Conservative MP Ed Fast announced he will be tabling a private member’s bill that will reverse the forecasted expansion of medical assistance in dying (MAiD) legislation to include those whose sole condition is a mental illness.

In light of recently renewed talk about assisted suicide laws in Canada, Fast announced the soon-to-be-introduced Bill C-314– the Mental Health Protection Act – on Parliament Hill, flanked by Conservative Leader Pierre Poilievre.

“My fear is that the most vulnerable Canadians, those with mental illnesses, will be placed at risk through Canada’s current MAiD regime,” said Fast, MP of Abbotsford in B.C., in an interview with True North. “I am hoping that Bill C-314 will cause Canadians to wake up and raise the alarm bell to the fact that our current liberal government is moving way too forward and way too fast with assisted suicide legislation.”

Recently, there has been considerable political momentum to permit MAiD for those whose sole condition is a mental illness, though its expansion has been delayed until at least March 17, 2024 with the federal government’s introduction of Bill C-39 in early February. The bill, sponsored by Justice Minister David Lametti, is currently awaiting Senate approval.
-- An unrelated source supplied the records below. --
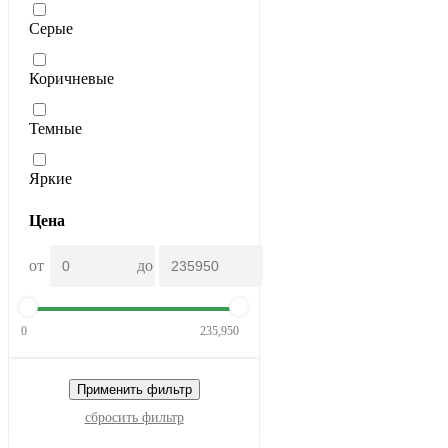
Серые
Коричневые
Темные
Яркие
Цена
от
до
0
235,950
Применить фильтр
сбросить фильтр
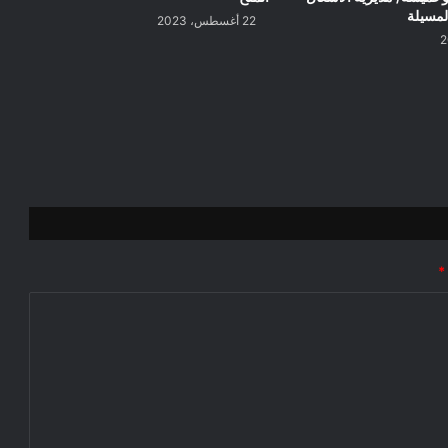
المسيلة
22 أغسطس، 2023
*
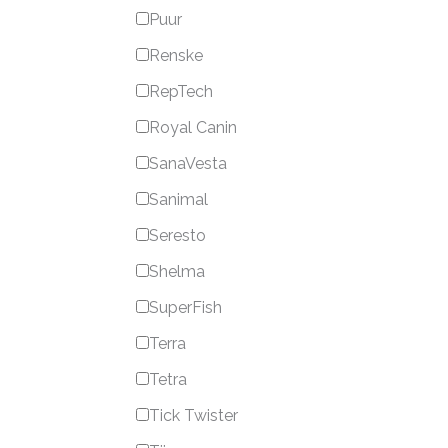
Puur
Renske
RepTech
Royal Canin
SanaVesta
Sanimal
Seresto
Shelma
SuperFish
Terra
Tetra
Tick Twister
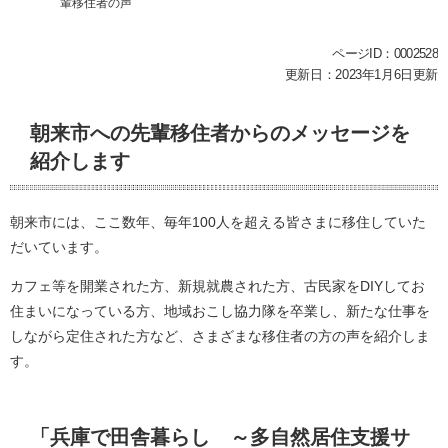
輩移住者の声
本
ページID：0002528
文
更新日：2023年1月6日更新
朝来市への先輩移住者からのメッセージを
紹介します
朝来市には、ここ数年、毎年100人を超える皆さまに移住していた
だいています。
カフェ等を開業された方、新規就農された方、古民家をDIYしてお
住まいになっている方、地域おこし協力隊を卒業し、新たな仕事を
しながら定住された方など、さまざまな移住者の方の声を紹介しま
す。
「兵庫で田舎暮らし ～多自然居住支援サ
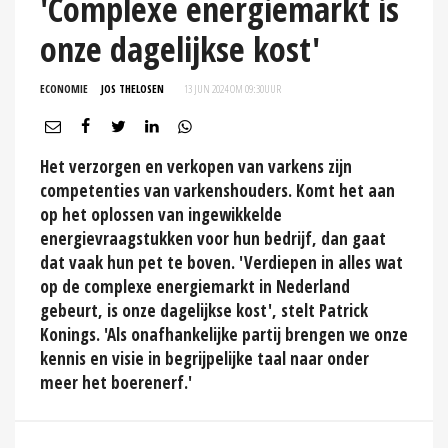
'Complexe energiemarkt is
onze dagelijkse kost'
ECONOMIE
JOS THELOSEN
13 JUN 2024 OM 09:30
UUR
Het verzorgen en verkopen van varkens zijn
competenties van varkenshouders. Komt het aan
op het oplossen van ingewikkelde
energievraagstukken voor hun bedrijf, dan gaat
dat vaak hun pet te boven. 'Verdiepen in alles wat
op de complexe energiemarkt in Nederland
gebeurt, is onze dagelijkse kost', stelt Patrick
Konings. 'Als onafhankelijke partij brengen we onze
kennis en visie in begrijpelijke taal naar onder
meer het boerenerf.'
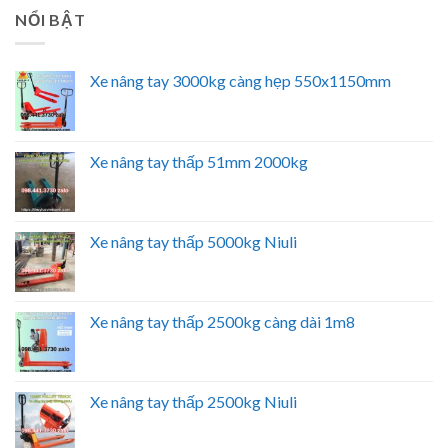
NỔI BẬT
Xe nâng tay 3000kg càng hẹp 550x1150mm
Xe nâng tay thấp 51mm 2000kg
Xe nâng tay thấp 5000kg Niuli
Xe nâng tay thấp 2500kg càng dài 1m8
Xe nâng tay thấp 2500kg Niuli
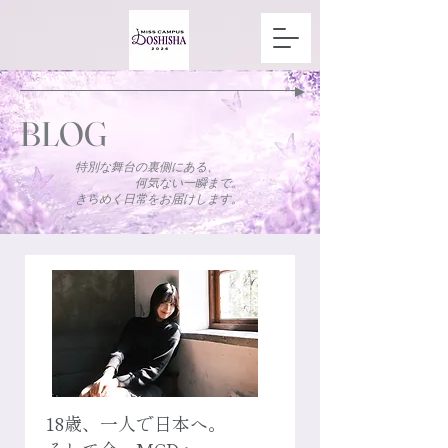
BLOG
​特別な舞台の裏側にある、
何気ない一瞬まで。
きらめく日常をお届けします。
18歳、一人で日本へ。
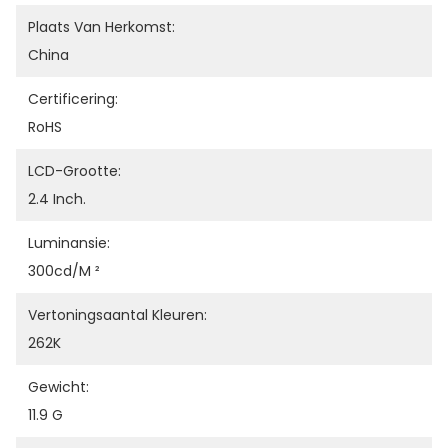
Plaats Van Herkomst:
China
Certificering:
RoHS
LCD-Grootte:
2.4 Inch.
Luminansie:
300cd/m ²
Vertoningsaantal Kleuren:
262K
Gewicht:
11.9 G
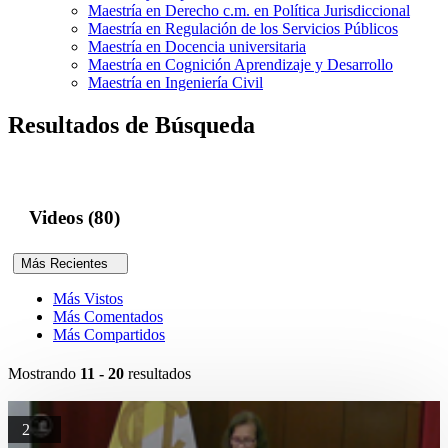
Maestría en Derecho c.m. en Política Jurisdiccional
Maestría en Regulación de los Servicios Públicos
Maestría en Docencia universitaria
Maestría en Cognición Aprendizaje y Desarrollo
Maestría en Ingeniería Civil
Resultados de Búsqueda
Videos (80)
Más Recientes
Más Vistos
Más Comentados
Más Compartidos
Mostrando
11 - 20
resultados
2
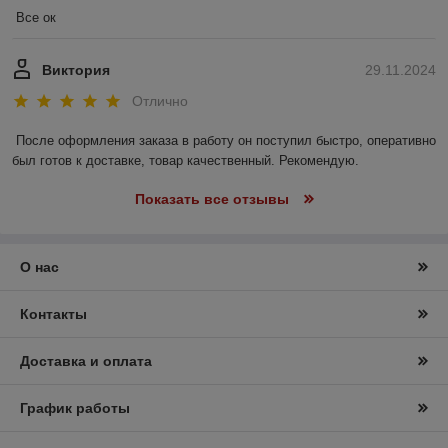
Все ок
Виктория
29.11.2024
Отлично
После оформления заказа в работу он поступил быстро, оперативно 
был готов к доставке, товар качественный. Рекомендую.
Показать все отзывы
О нас
Контакты
Доставка и оплата
График работы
“Our trajectory is scary. Canada has some of the most liberal MAiD legislation in the world. Many of the experts, many of the professionals, made clear that they were not properly consulted. There has not been a debate amongst Canadians at large about whether our legislation should be expanded to include more vulnerable people,” said Fast.

Under current legislation, Canadians are eligible for MAiD if they satisfy certain criteria including being over the age of 18, having “a serious and incurable illness” and enduring “intolerable physical or psychological suffering that cannot be alleviated.”

In the news conference, Poilievre highlighted government responsibility “to treat mental health problems rather than ending people’s lives.” The Conservative leader noted that MAiD should never be offered as a solution for those experiencing mental illness because suffering in the moment might only be transient in the end.

“Experts tell us that depression and mental illness can come and go, that people can be suffering and desperate today, but a few months later be thankful that they still have their lives and their families,” he said.

Given that there is limited public backing for expanding access to MAiD, Fast said resources should instead be expended to support those undergoing difficult situations.

“It is very clear, poll after poll, that there is no consensus across Canada to expand MAiD to the mentally ill. In fact, the consensus is against this. Instead of pushing the idea of “dying with dignity,” we should focus our attention on allowing Canadians to live with dignity. We have called upon the government to provide mental health and palliative supports to help those who are most vulnerable.”

Although Fast believes that it’s “difficult to tell whether the bill will pass or not,” he said that members of other parties are now reconsidering whether expanding MAiD is the best way to move forward.